Wednesday, April 28, 2010

2nd year NUS ecology students study Labrador Rocky Shore

I introduced an ecology practical at Labrador Rocky Shore with undergraduates in the new second year life science module (LSM2251) to study the diversity and zonation there. I realised almost all the students were unfamiliar with the fauna there and when I checked, I found that about 80% were visiting the park for the first time.

In addition to its characteristic crabs and mollusc, Labrador Rocky Shore is a great place to study marine algae. The animal they were most amazed to encounter was of course, the octopus. Happily there was one individual most nights to fascinate students.

Since there are about 100 students in the class each semester, I split them into two sessions of 50 and divide each session into groups of about 10 each. These groups are then spaced out widely along the rocky shore to reduce impact to any one site. We sent the first two batches (last October and February) and have a better idea of what we can achieve with the class and advise to provide about the reports prior to them writing it.

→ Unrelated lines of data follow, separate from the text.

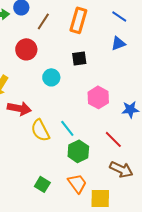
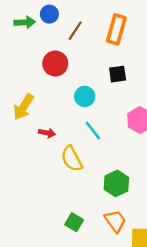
red arrow: (19, 108) -> (47, 133), size x0.6
cyan line: (67, 128) -> (93, 131), moved

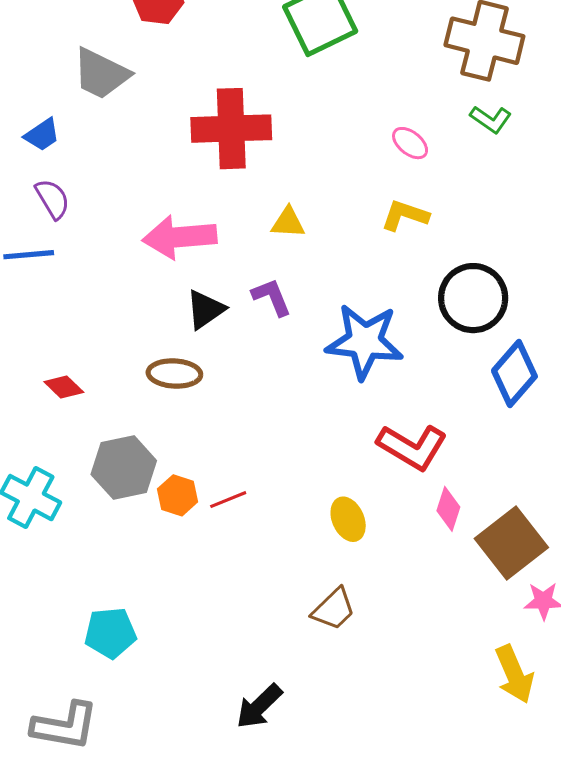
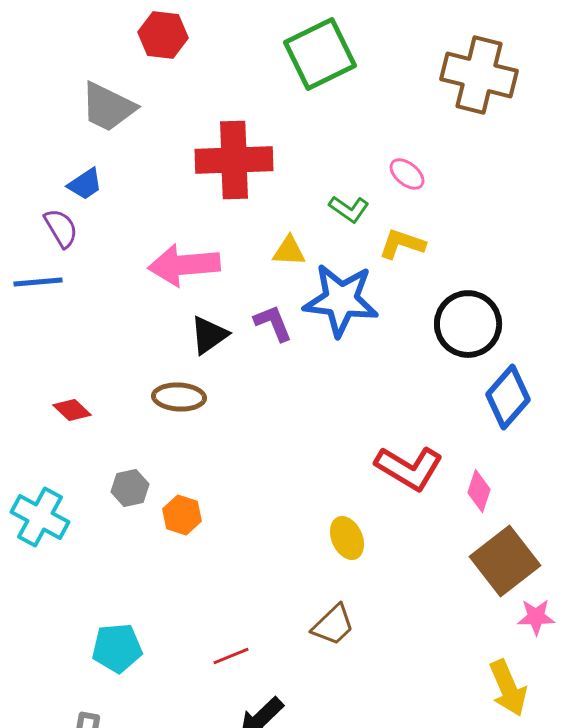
green L-shape: (491, 119) -> (349, 209), moved
blue trapezoid: (42, 135) -> (85, 184), moved
blue star: (365, 341) -> (341, 300), moved
gray hexagon: (124, 468) -> (130, 488), size x0.6
red line: (228, 500) -> (231, 656), moved
pink diamond: (448, 509) -> (479, 491), moved

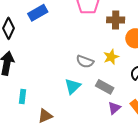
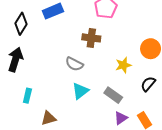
brown cross: (116, 20) -> (91, 38), moved
gray semicircle: (85, 61) -> (74, 64), moved

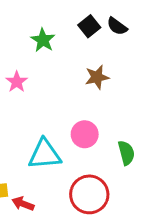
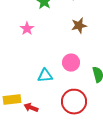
cyan triangle: (45, 154) -> (45, 76), size x0.7

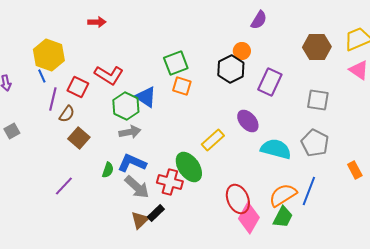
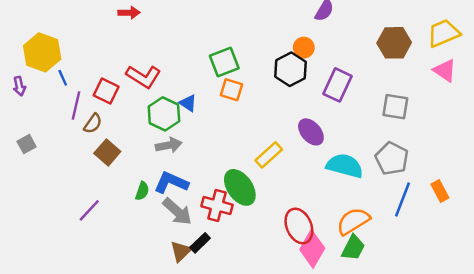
yellow hexagon: (49, 55) -> (42, 52), moved
blue triangle: (146, 97) -> (188, 103), size x0.7
blue line: (309, 191) -> (403, 199), moved

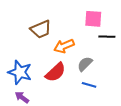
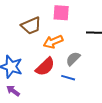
pink square: (93, 19) -> (61, 13), moved
blue line: (89, 85) -> (68, 78), moved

In future years the students will study the community with the use of Simpson's index to contribute to long-term monitoring of the rocky shore. This will mean boning up during the pre-field trip lab session. It will have to be more rigorous exercise than this year with a greater array of specimens of typical fauna from the Raffles Museum so that they have a grasp of identification before the actual field trip. The intention is to contribute to the monitoring of the rocky shore community which NParks has welcomed.